§ Aim of the task:
After locating the line that contains "Nėra įvykių", transcribe exactly that line and each one after it until the data ends, skipping pictures.

§ Records for the exercise:
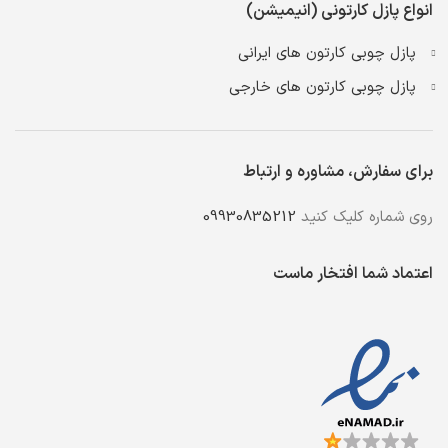
انواع پازل کارتونی (انیمیشن)
پازل چوبی کارتون های ایرانی
پازل چوبی کارتون های خارجی
برای سفارش، مشاوره و ارتباط
روی شماره کلیک کنید
09930835212
اعتماد شما افتخار ماست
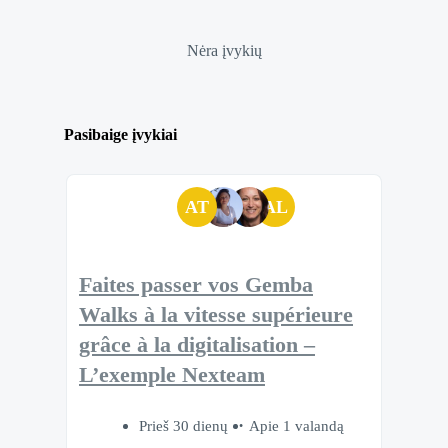
Nėra įvykių
Pasibaige įvykiai
AT
AL
Faites passer vos Gemba
Walks à la vitesse supérieure
grâce à la digitalisation –
L’exemple Nexteam
Prieš 30 dienų
Apie 1 valandą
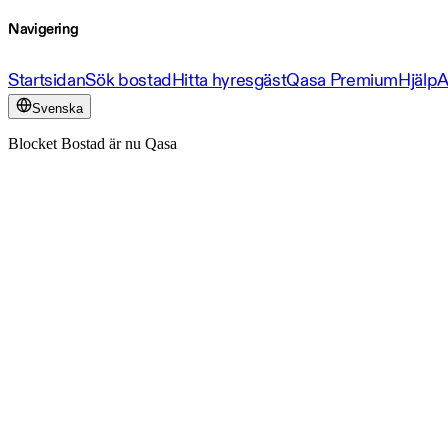
Navigering
Startsidan
Sök bostad
Hitta hyresgäst
Qasa Premium
Hjälp
A
Svenska
Blocket Bostad är nu Qasa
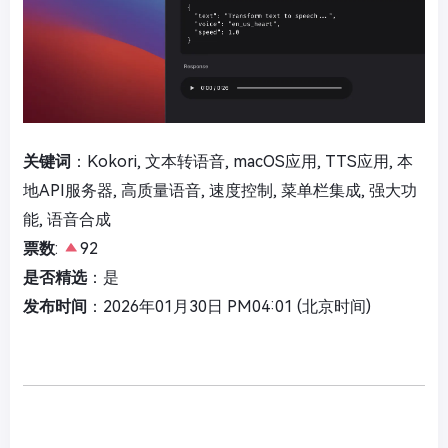
关键词
：Kokori, 文本转语音, macOS应用, TTS应用, 本
地API服务器, 高质量语音, 速度控制, 菜单栏集成, 强大功
能, 语音合成
票数
:
92
是否精选
：是
发布时间
：2026年01月30日 PM04:01 (北京时间)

§ Task solution:
Nėra įvykių
Pasibaige įvykiai
AT
AL
Faites passer vos Gemba
Walks à la vitesse supérieure
grâce à la digitalisation –
L’exemple Nexteam
Prieš 30 dienų
Apie 1 valandą
Navigering
Startsidan
Sök bostad
Hitta hyresgäst
Qasa Premium
Hjälp
A
Svenska
Blocket Bostad är nu Qasa
关键词
：Kokori, 文本转语音, macOS应用, TTS应用, 本
地API服务器, 高质量语音, 速度控制, 菜单栏集成, 强大功
能, 语音合成
票数
:
92
是否精选
：是
发布时间
：2026年01月30日 PM04:01 (北京时间)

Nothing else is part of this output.